W lesie znowu trochę kałuż, ale we mnie wstępują nowe siły. Zaczynam gonić, udało się przeskoczyć około 10-15 osób. Z lasu wyjeżdżamy na ścieżkę z kostki, po lewej stronie słońce pobłyskuje w wodach zalewu, na drzewie tabliczka 1km do mety. Dociskam ile mogę i wyprzedzam gościa, który wydawał się w lesie nie do przejścia. Zerkam jeszcze ze 2 razy czy za mną nie poszedł. Nie, nie poszedł. Dociskam jeszcze, żeby wykręcić z siebie ile można. Jedyne co mi przeszkadza i dekoncentruje to spacerowicze na tej ścieżce, jakieś dzieciaki, ludzie z pieskami. Drę ryja żeby uważali, bo ludzi z obsługi zdecydowanie za mało. Spotkanie z kimś przy prawie 40km/h nie należałoby do najprzyjemniejszych.

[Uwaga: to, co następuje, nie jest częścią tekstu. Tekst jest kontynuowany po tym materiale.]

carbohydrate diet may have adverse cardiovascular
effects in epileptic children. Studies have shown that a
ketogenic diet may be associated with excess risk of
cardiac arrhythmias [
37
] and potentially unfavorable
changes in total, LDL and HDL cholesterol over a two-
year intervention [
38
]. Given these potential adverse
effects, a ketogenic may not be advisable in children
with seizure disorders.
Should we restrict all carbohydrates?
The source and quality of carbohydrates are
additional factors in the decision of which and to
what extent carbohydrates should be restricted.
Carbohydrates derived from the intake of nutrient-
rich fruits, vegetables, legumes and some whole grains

Wpadam na metę, czas na Garminie 1h08m.
Poszedłem zjeść makaron, czekam na Grześka, który jeszcze zmaga się z trasą.
Chwilę odpocząłem, pogadałem z innymi osobami, które mnie zagadnęły o trasę i wrażenia. Udałem się do bufetu, żeby się napchać ciachem i izo i tam spotkałem Greka, który pomylił trasę razem z innymi osobami, w miejscu o którym napisałem.

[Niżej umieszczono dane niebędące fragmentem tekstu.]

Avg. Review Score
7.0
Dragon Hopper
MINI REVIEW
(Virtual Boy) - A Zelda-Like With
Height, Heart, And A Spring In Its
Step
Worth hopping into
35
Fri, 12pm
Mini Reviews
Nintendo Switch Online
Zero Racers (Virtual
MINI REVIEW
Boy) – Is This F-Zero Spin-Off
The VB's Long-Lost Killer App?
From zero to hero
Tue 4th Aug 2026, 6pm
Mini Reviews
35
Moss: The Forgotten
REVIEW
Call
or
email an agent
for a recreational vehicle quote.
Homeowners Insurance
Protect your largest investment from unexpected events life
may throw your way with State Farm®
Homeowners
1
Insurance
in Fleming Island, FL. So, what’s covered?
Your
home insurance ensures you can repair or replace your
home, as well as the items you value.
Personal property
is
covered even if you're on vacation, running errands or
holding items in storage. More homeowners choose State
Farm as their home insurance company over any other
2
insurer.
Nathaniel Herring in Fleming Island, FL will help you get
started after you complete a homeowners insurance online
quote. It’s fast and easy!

Stracił około 4minut, jest poirytowany. Też bym był, bo człowiek zapieprza, wypruwa sobie flaki i jedne błąd kosztuje go od cholery miejsc w stawce.
Spotykamy Martę, która też pojechała FITa. Miała tak samo ciężki dzień i jeszcze nie zregenerowała się po Gwieździe. Dołączył do nas Arek, który wycofał się z wyścigu, bo pomylił trasę i zamiast na FIT skręcił na Mega.

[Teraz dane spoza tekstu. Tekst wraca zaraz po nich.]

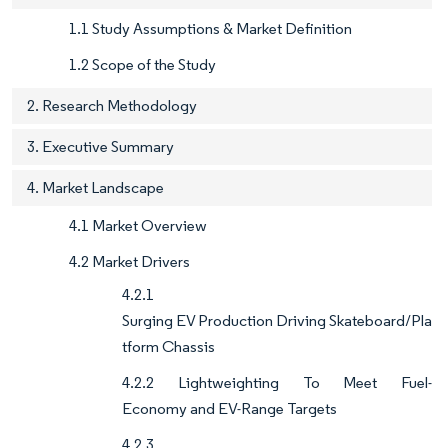
1.1 Study Assumptions & Market Definition
1.2 Scope of the Study
2. Research Methodology
3. Executive Summary
4. Market Landscape
4.1 Market Overview
4.2 Market Drivers
4.2.1
Surging EV Production Driving Skateboard/Pla
tform Chassis
4.2.2 Lightweighting To Meet Fuel-
Economy and EV-Range Targets
4.2.3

Ustawiliśmy się w kolejce do myjki, bo rowery ewidentnie tego wymagały. Czas nam płynął na wesołych pogaduszkach.
Potem przemieściliśmy się jeszcze tu i tam. Grek pojechał po izobronki :) Dołączyliśmy do ArteQa i jego wesołej ekipy z Alumexu. Po tomboli na której wylosowali mój numerek, ale nie zdążyłem odebrać nagrody ;) zebraliśmy się do miasta. Do odjazdu pociągu mieliśmy 40minut, a głód zaczynał doskwierać. Ruszyliśmy na stare miasto, nie do końca wiedząc gdzie ono jest. Udało nam się kupić pseudo kebaby, które w smaku okazały się strasznie słaby. Zostało nam 17 minut do odjazdu, ruszyliśmy w szybkim tempie. Z nieba zaczęły lecieć pierwsze krople deszczu. Wpadliśmy na halę główną dworca i... lunęło jakby ktoś wiadrami lał wodę z nieba. Za chwilę podstawili pociąg, do którego się załadowaliśmy.
Zjedliśmy te niedobre kebsy, wypiliśmy piwko z nowo poznanym kolarzem i zmęczeni wracaliśmy do domu.
Na mecie okazało się że dojechałem 5 w M2 i mogłem powalczyć o pudło. Ogólnie jestem 47 OPEN na FIT.